What is the Quad and which countries are its members?Expand

The “Quad” (Quadrilateral Security Dialogue) is an informal strategic grouping of four democracies: the United States, Japan, India and Australia, which coordinate on security, economic and infrastructure issues in the Indo‑Pacific.

What does "formalizing bilateral cooperation" on exploration, mining, and processing typically involve (e.g., agreements, joint ventures, regulatory alignment)?Expand

Formalizing cooperation on exploration, mining and processing typically involves negotiating memoranda of understanding, technical cooperation agreements and investment/gitarr arrangements; enabling joint ventures and public‑private partnerships; aligning regulatory standards (licensing, environmental and safety rules), data‑sharing, and export controls; and establishing timelines, financing and capacity‑building programs.

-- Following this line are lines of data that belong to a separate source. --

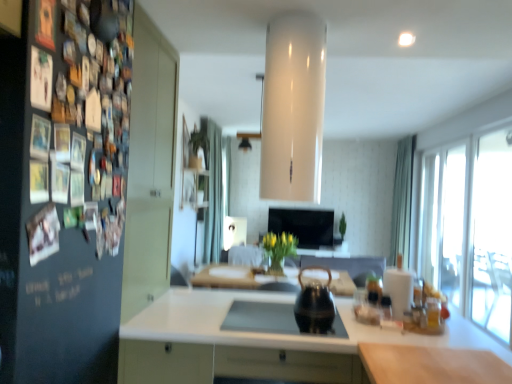 The width and height of the screenshot is (512, 384). What do you see at coordinates (276, 267) in the screenshot? I see `translucent glass vase at center` at bounding box center [276, 267].

Image resolution: width=512 pixels, height=384 pixels. Describe the element at coordinates (431, 365) in the screenshot. I see `light wood countertop at lower right, which is the second countertop in left-to-right order` at that location.

What is the approximate width of transparent glass door at right, arranged as the first glass door when viewed from the front?

It is 2.93 inches.

This screenshot has height=384, width=512. I want to click on dark matte board at left, so click(x=62, y=194).

Locate an element on the screen. green fabric curtain at right, acting as the second curtain starting from the left is located at coordinates (402, 201).

Describe the element at coordinates (279, 246) in the screenshot. I see `yellow matte vase at center` at that location.

I want to click on translucent glass vase at center, so click(276, 267).

Between green matte plant at center and translucent glass vase at center, which one has less height?

translucent glass vase at center is shorter.

Which object is wider, green matte plant at center or translucent glass vase at center?

With larger width is green matte plant at center.

Is green matte plant at center touching translucent glass vase at center?

No, green matte plant at center is not next to translucent glass vase at center.

Based on the photo, how different are the orientations of green matte plant at center and translucent glass vase at center in degrees?

The angular difference between green matte plant at center and translucent glass vase at center is 2.16 degrees.

Is dark matte board at left inside white glossy countertop at center, the second countertop positioned from the right?

That's incorrect, dark matte board at left is not inside white glossy countertop at center, the second countertop positioned from the right.

From the image's perspective, is white glossy countertop at center, the 1th countertop in the left-to-right sequence, on top of dark matte board at left?

No, from the image's perspective, white glossy countertop at center, the 1th countertop in the left-to-right sequence, is not above dark matte board at left.

Considering the sizes of white glossy countertop at center, the 1th countertop in the left-to-right sequence, and dark matte board at left in the image, is white glossy countertop at center, the 1th countertop in the left-to-right sequence, taller or shorter than dark matte board at left?

white glossy countertop at center, the 1th countertop in the left-to-right sequence, is shorter than dark matte board at left.

Which is in front, point (456, 337) or point (54, 268)?

The point (54, 268) is closer.

Can dark matte board at left be found inside green fabric curtain at center, acting as the 2th curtain starting from the right?

No, green fabric curtain at center, acting as the 2th curtain starting from the right, does not contain dark matte board at left.

From a real-world perspective, which curtain is the 1st one underneath the dark matte board at left? Please provide its 2D coordinates.

[(213, 192)]

Considering the points (221, 150) and (113, 247), which point is behind, point (221, 150) or point (113, 247)?

The point (221, 150) is behind.

Locate an element on the screen. This screenshot has width=512, height=384. bulletin board in front of the matte black tea pot at center is located at coordinates (62, 194).

Considering the sizes of objects matte black tea pot at center and dark matte board at left in the image provided, who is taller, matte black tea pot at center or dark matte board at left?

With more height is dark matte board at left.

How many degrees apart are the facing directions of matte black tea pot at center and dark matte board at left?

The angle between the facing direction of matte black tea pot at center and the facing direction of dark matte board at left is 90 degrees.

From the image's perspective, which is above, matte black tea pot at center or dark matte board at left?

From the image's view, dark matte board at left is above.

Locate an element on the screen. The image size is (512, 384). the 1st countertop below the yellow matte vase at center (from the image's perspective) is located at coordinates (431, 365).

Is light wood countertop at lower right, the second countertop viewed from the back, spatially inside yellow matte vase at center, or outside of it?

light wood countertop at lower right, the second countertop viewed from the back, is outside yellow matte vase at center.

From the image's perspective, is light wood countertop at lower right, which is the second countertop in left-to-right order, located above yellow matte vase at center?

No, from the image's perspective, light wood countertop at lower right, which is the second countertop in left-to-right order, is not over yellow matte vase at center.

Who is taller, dark matte board at left or light wood countertop at lower right, the second countertop viewed from the back?

dark matte board at left is taller.

Considering the sizes of objects dark matte board at left and light wood countertop at lower right, placed as the second countertop when sorted from bottom to top, in the image provided, who is smaller, dark matte board at left or light wood countertop at lower right, placed as the second countertop when sorted from bottom to top,?

Smaller between the two is light wood countertop at lower right, placed as the second countertop when sorted from bottom to top.

From the image's perspective, is dark matte board at left on light wood countertop at lower right, placed as the second countertop when sorted from bottom to top?

Yes, from the image's perspective, dark matte board at left is on top of light wood countertop at lower right, placed as the second countertop when sorted from bottom to top.

From a real-world perspective, is dark matte board at left physically below light wood countertop at lower right, which is the second countertop in left-to-right order?

No, from a real-world perspective, dark matte board at left is not beneath light wood countertop at lower right, which is the second countertop in left-to-right order.

From a real-world perspective, which is physically above, transparent glass door at right, marked as the second glass door in a front-to-back arrangement, or light wood countertop at lower right, the second countertop viewed from the back?

In real-world perspective, transparent glass door at right, marked as the second glass door in a front-to-back arrangement, is above.

Would you consider transparent glass door at right, marked as the second glass door in a front-to-back arrangement, to be distant from light wood countertop at lower right, the second countertop viewed from the back?

transparent glass door at right, marked as the second glass door in a front-to-back arrangement, is positioned a significant distance from light wood countertop at lower right, the second countertop viewed from the back.

Considering the relative positions of transparent glass door at right, marked as the 1th glass door in a back-to-front arrangement, and light wood countertop at lower right, the 1th countertop from the front, in the image provided, is transparent glass door at right, marked as the 1th glass door in a back-to-front arrangement, to the left of light wood countertop at lower right, the 1th countertop from the front, from the viewer's perspective?

No, transparent glass door at right, marked as the 1th glass door in a back-to-front arrangement, is not to the left of light wood countertop at lower right, the 1th countertop from the front.

You are a GUI agent. You are given a task and a screenshot of the screen. Output one action in this format:
    pyautogui.click(x=<x>, y=<y>)
    Task: Click on the plant above the translucent glass vase at center (from a real-world perspective)
    Image resolution: width=512 pixels, height=384 pixels.
    Given the screenshot: What is the action you would take?
    pyautogui.click(x=342, y=226)

Which countertop is the 2nd one when counting from the back of the dark matte board at left? Please provide its 2D coordinates.

[(257, 343)]

When comparing their distances from black glossy tv at center, does green fabric curtain at right, the first curtain in the right-to-left sequence, or white glossy countertop at center, the 1th countertop in the left-to-right sequence, seem further?

Based on the image, white glossy countertop at center, the 1th countertop in the left-to-right sequence, appears to be further to black glossy tv at center.

When comparing their distances from transparent glass door at right, marked as the 1th glass door in a back-to-front arrangement, does green matte plant at center or black glossy tv at center seem closer?

black glossy tv at center is closer to transparent glass door at right, marked as the 1th glass door in a back-to-front arrangement.

Estimate the real-world distances between objects in this image. Which object is further from yellow matte vase at center, green fabric curtain at right, the first curtain in the right-to-left sequence, or transparent glass door at right, marked as the 1th glass door in a back-to-front arrangement?

green fabric curtain at right, the first curtain in the right-to-left sequence, is further to yellow matte vase at center.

Were any concrete agreements, timelines, or implementation steps announced during this meeting?Expand

The February 3, 2026 State Department readout does not announce any specific signed agreements, timelines or implementation steps; it is a meeting readout describing discussions and commitments to expand cooperation, not a procurement of concrete accords or schedules.

How would U.S.-India cooperation on critical minerals affect global supply chains for technologies like batteries and semiconductors?Expand

U.S.–India cooperation on critical minerals could diversify and shorten supply chains for batteries, advanced materials and certain semiconductor inputs by increasing upstream supply (exploration and mining) and middle‑stream processing capacity outside single‑source countries. That would reduce concentration risk, ease bottlenecks for EV batteries, magnets and related components, and make suppliers less vulnerable to geopolitical disruption—though commercialization and scale‑up would take years and require investment and regulatory alignment.

Who is Principal Deputy Spokesperson Tommy Pigott and what is his role in State Department communications?Expand

Tommy Pigott is the Principal Deputy Spokesperson at the U.S. Department of State; in that role he regularly delivers official departmental readouts, briefings and attributable statements to the press and public on behalf of the State Department’s Bureau of Public Affairs/Office of the Spokesperson.